Gbagbo Laurent a tenu un discours haineux, irresponsable, appelant à la violence

En politique, la parole devrait être un guide, une lumière éclairant les citoyens vers un avenir meilleur. Pourtant, elle devient trop souvent un instrument de division, d’exagération et de manipulation. Lorsque la sagesse fait défaut dans les discours des dirigeants, c’est la confiance publique qui s’effrite.

Laurent Gbagbo, dans sa quête effrénée de pouvoir et sous la pression du moment, semble oublier que ses paroles ont un poids considérable auprès de ses partisans. Une déclaration mal pensée peut attiser les tensions, accentuer les clivages ou instiller le doute là où l’unité devrait prévaloir. Trop souvent, l’art de la mesure et du respect cède le pas aux slogans faciles et aux formules choc, sacrifiant ainsi la raison sur l’autel de l’émotion. La vérité se trouve déformée par la manipulation, avec la volonté implicite de réécrire l’histoire à son avantage, quitte à travestir les faits et à flirter avec le mensonge.

C’est un constat : évincé du pouvoir après une cuisante défaite électorale et militaire, Laurent Gbagbo nourrit une rancœur tenace. Celle d’un homme désorienté, ébranlé, qui rêve de reconquérir une Côte d’Ivoire qu’il a échoué à gouverner, la transformant en un foyer de violences et de crimes odieux. À la clé, une crise postélectorale—dont il porte l’entière responsabilité—ayant coûté la vie à plus de 3 000 personnes, selon les chiffres officiels, bien que le nombre réel de victimes soit certainement plus élevé.

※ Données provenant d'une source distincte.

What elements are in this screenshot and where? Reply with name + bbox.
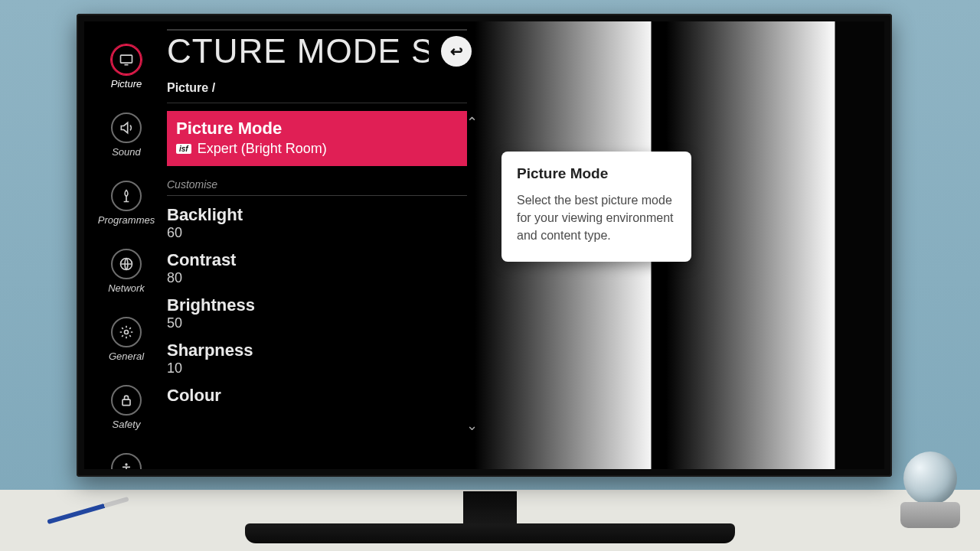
globe-base-decoration xyxy=(900,502,960,528)
globe-decoration xyxy=(903,452,957,505)
section-customise: Customise xyxy=(167,166,467,196)
svg-rect-1 xyxy=(125,64,129,66)
settings-list: ⌃ Picture Mode isf Expert (Bright Room) … xyxy=(167,111,467,406)
setting-value: Expert (Bright Room) xyxy=(198,141,327,157)
sidenav-item-picture[interactable]: Picture xyxy=(111,44,142,90)
sidenav-label: Safety xyxy=(113,419,141,430)
chevron-down-icon[interactable]: ⌄ xyxy=(466,417,478,434)
antenna-icon xyxy=(111,181,142,211)
tv-screen: Picture Sound Programmes Network xyxy=(84,21,884,469)
person-icon xyxy=(111,453,142,469)
sidenav-label: General xyxy=(109,350,144,362)
sidenav-item-network[interactable]: Network xyxy=(108,249,145,294)
setting-name: Picture Mode xyxy=(176,119,458,139)
sidenav-item-sound[interactable]: Sound xyxy=(111,112,142,158)
settings-sidenav: Picture Sound Programmes Network xyxy=(95,44,158,469)
svg-rect-4 xyxy=(122,399,130,406)
setting-value: 50 xyxy=(167,315,467,331)
sidenav-label: Network xyxy=(108,282,145,294)
setting-value: 80 xyxy=(167,270,467,286)
tooltip-title: Picture Mode xyxy=(517,165,676,182)
page-title: CTURE MODE SE xyxy=(167,32,429,70)
chevron-up-icon[interactable]: ⌃ xyxy=(466,114,478,131)
sidenav-item-accessibility[interactable]: Accessibility xyxy=(100,453,154,469)
tooltip-card: Picture Mode Select the best picture mod… xyxy=(501,152,691,262)
svg-point-5 xyxy=(125,463,127,465)
speaker-icon xyxy=(111,112,142,143)
settings-panel: CTURE MODE SE ↩ Picture / ⌃ Picture Mode… xyxy=(167,29,467,406)
back-icon: ↩ xyxy=(450,42,463,60)
setting-row-sharpness[interactable]: Sharpness 10 xyxy=(167,331,467,377)
sidenav-item-programmes[interactable]: Programmes xyxy=(98,181,155,226)
setting-row-colour[interactable]: Colour xyxy=(167,377,467,406)
setting-row-contrast[interactable]: Contrast 80 xyxy=(167,241,467,286)
sidenav-item-general[interactable]: General xyxy=(109,317,144,362)
svg-point-3 xyxy=(125,331,129,334)
setting-row-backlight[interactable]: Backlight 60 xyxy=(167,196,467,241)
setting-value: 10 xyxy=(167,360,467,377)
svg-rect-0 xyxy=(121,55,132,63)
sidenav-label: Programmes xyxy=(98,214,155,226)
setting-value-line: isf Expert (Bright Room) xyxy=(176,141,458,157)
globe-icon xyxy=(111,249,142,279)
breadcrumb: Picture / xyxy=(167,81,467,95)
setting-row-picture-mode[interactable]: Picture Mode isf Expert (Bright Room) xyxy=(167,111,467,166)
tooltip-body: Select the best picture mode for your vi… xyxy=(517,191,676,245)
back-button[interactable]: ↩ xyxy=(441,36,472,67)
tv-icon xyxy=(111,44,142,75)
gear-icon xyxy=(111,317,142,347)
lock-icon xyxy=(111,385,142,416)
setting-name: Contrast xyxy=(167,250,467,270)
sidenav-item-safety[interactable]: Safety xyxy=(111,385,142,430)
setting-value: 60 xyxy=(167,225,467,241)
setting-name: Sharpness xyxy=(167,341,467,360)
isf-badge: isf xyxy=(176,144,191,154)
tv-bezel: Picture Sound Programmes Network xyxy=(77,14,892,477)
setting-row-brightness[interactable]: Brightness 50 xyxy=(167,286,467,331)
setting-name: Brightness xyxy=(167,295,467,315)
setting-name: Colour xyxy=(167,386,467,406)
setting-name: Backlight xyxy=(167,205,467,225)
sidenav-label: Sound xyxy=(112,146,141,158)
sidenav-label: Picture xyxy=(111,78,142,90)
tv-stand-base xyxy=(245,523,735,543)
divider xyxy=(167,103,467,103)
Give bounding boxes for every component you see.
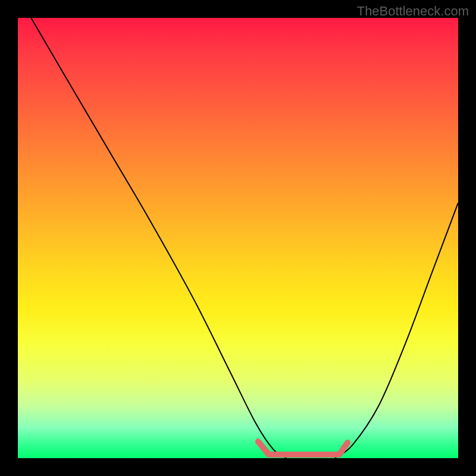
- chart-svg: [18, 18, 458, 458]
- watermark-text: TheBottleneck.com: [357, 4, 469, 19]
- plot-area: [18, 18, 458, 458]
- left-curve-line: [31, 18, 286, 458]
- right-curve-line: [335, 203, 458, 458]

Samedi, le président du PPA-CI a renforcé cette image d’un homme perdu. Face à environ 3 000 partisans, il a tenu un discours belliqueux, totalement déconnecté des réalités et des enjeux du pays, lequel s’est imposé comme la locomotive de la sous-région sous l’impulsion du Président Alassane Ouattara. Morceaux choisis : « S'ils veulent qu'on se batte, alors on se battra. Allez-leur dire qu'ils m'ont cherché, ils m'ont trouvé…» ; « Vous venez trouver un fils authentique chez lui. Et vous voulez le piétiner chez lui. Mais non. Ça ne peut pas se passer comme ça » ; « Tu viens et tu dis que ton candidat est décédé, Amadou Gon Coulibaly. Donc vraiment, ça te fait pitié. Tu ne pouvais pas faire autrement. Aujourd'hui, Amadou Gon Coulibaly est encore décédé ? » ; « Quand tu viens me parler à moi, Gbagbo le fils de Koudou, pour dire que je ne peux pas être candidat là, il faut bien regarder ton slip, ton pantalon » ; « À Abidjan, ici, on dit que c'est le premier couillon qui est couillon. Le deuxième couillon n'est pas couillon » ; « Et eux, ils ont inventé un droit foireux, bizarre, nul, pour dire que voilà, comme il y a eu une nouvelle Constitution. Mais ça, c'est quoi ça ? » ; « Parce qu'ils croient qu'on a peur de dire mais à un moment, il faudra qu'on envahisse toutes les rues d'Abidjan»…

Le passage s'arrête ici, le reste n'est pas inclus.